I choose not to give up gardening, hiking and other outdoor activities in the process of avoiding triggers of my eczema (skin rashes). Gloves, long sleeves and pants are a good barrier. Taking anti-histamine before exposure can help prevent the problem, although I only do this when conditions are really bad.

Gently washing any area that gets irritated as soon as possible after exposure helps. Sweating even irritates my skin if I don't shower or wipe it off soon enough.



If you find that your skin develops something unusual, such as the rash in the photo, a raised area or mole, an area that won't heal or other change in appearance, don't hesitate to get to your doctor, or preferably a dermatologist.


* Snow blindness is not referring to the phenomenon of being lost in a snowstorm because all is white. That's called a whiteout.


I'm sorry I haven't written an entry in a while. My plot in the community garden is going and so are the containers on my porch. Here's a tour in photos.

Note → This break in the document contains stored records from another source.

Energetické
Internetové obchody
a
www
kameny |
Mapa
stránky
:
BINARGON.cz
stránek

The rhubarb grew flower shoots. I removed them to redirect the plant's energy into the edible stems. It's best in cool weather.
The black speck in the middle is a gypsy moth caterpillar. The area was infested with them this spring. They prefer trees, but they will eat some other plants. They float on a thin web-like thread in air currents until they find a place to land. They have defoliated large areas of forest in the Northeast over the decades when their population is high. So, this year the borough did aerial spraying. Borough employees also wrapped burlap around tree trunks and folded it over to make a pocket, then secured it to the trunk. At night, the larvae crawl down the tree (I guess they feed on the leaves in the day and go into the ground at night). They are trapped in the burlap, which is removed each morning and the bugs are disposed of.

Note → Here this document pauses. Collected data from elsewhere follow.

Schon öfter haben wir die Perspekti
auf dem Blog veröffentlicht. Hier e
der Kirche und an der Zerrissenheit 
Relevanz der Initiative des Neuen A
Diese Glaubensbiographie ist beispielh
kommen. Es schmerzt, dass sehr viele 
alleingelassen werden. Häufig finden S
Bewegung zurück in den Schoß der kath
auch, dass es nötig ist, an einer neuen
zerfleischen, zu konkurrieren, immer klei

When the tulips were done, I captured what I take to be seeds on the plant. I had to hold the stem still because of the wind.

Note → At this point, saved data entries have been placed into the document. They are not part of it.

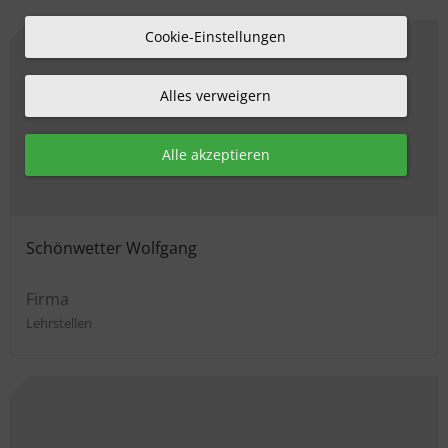
Cookie-Einstellungen
Alles verweigern
Alle akzeptieren
Schönwetter Wolfgang
Firma
Lehrstellen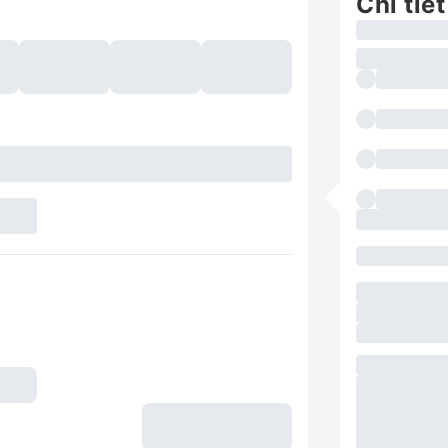
Chi tiết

Portuluca: a groudcover with lovely, delicate flowers and a reputation for drought-tolerance; however, we have had a lot of rain, so they aren't growing really fast.

My first year growing potatoes here. Vigorous plants. Potato beetles thought they were wonderful, so they feasted, mated and grew their eggs on the leaves. I constantly picked them off -- the orange eggs, larvae (which are slimy and red with black spots), and the yellow and black adult beetles. I couldn't help but laugh when I thought that my first harvest was bugs.

Containers in midspring:

I may become known as the weird neighbor lady who wraps her plants in tin foil, but I stopped loosing so many seedlings to slugs, snails and cutworms after wrapping these collars around the plant base.

Cutworms are the larvae (young) form of flying adult insects. The worms live in the top inch or two of the soil; at night, they come out and climb the plants to get a meal. They may be best-known for their tomato plant destruction. However, they like my morning glory seedlings very, very much. Without the foil, the long green container toward the top of the photo would be nothing but stems. They have eaten my basil, lobelia and spinach, but thankfully have left my lettuce and cabbage alone.

I think I've heard a worm burp in the middle of the night. ;) But I have the last laugh. Here are two of my morning glory containers now! Maybe the nieghbor lady isn't so weird. :)

This is a 5-gallon container, although from this angle you might think it's a plate of greens with dirt. The plants are much bigger now. It contains lettuce, cabbage and fennel.

The people who rented a plot next to mine last year grew strawberries. A few plants crept into my plot and I won't complain.

My lilies have established themselves well. I can't wait until the pods open. I did not plant any sunflowers this year, but they came up anyway from seeds shed by previous plants. They're all over my plot; I've had to pull some out because they were shading items that need sun, like my pepper plants.

The flowers will be medium size (about 8") with burgundy, rust and dark orange leaves if they are like the parent plants.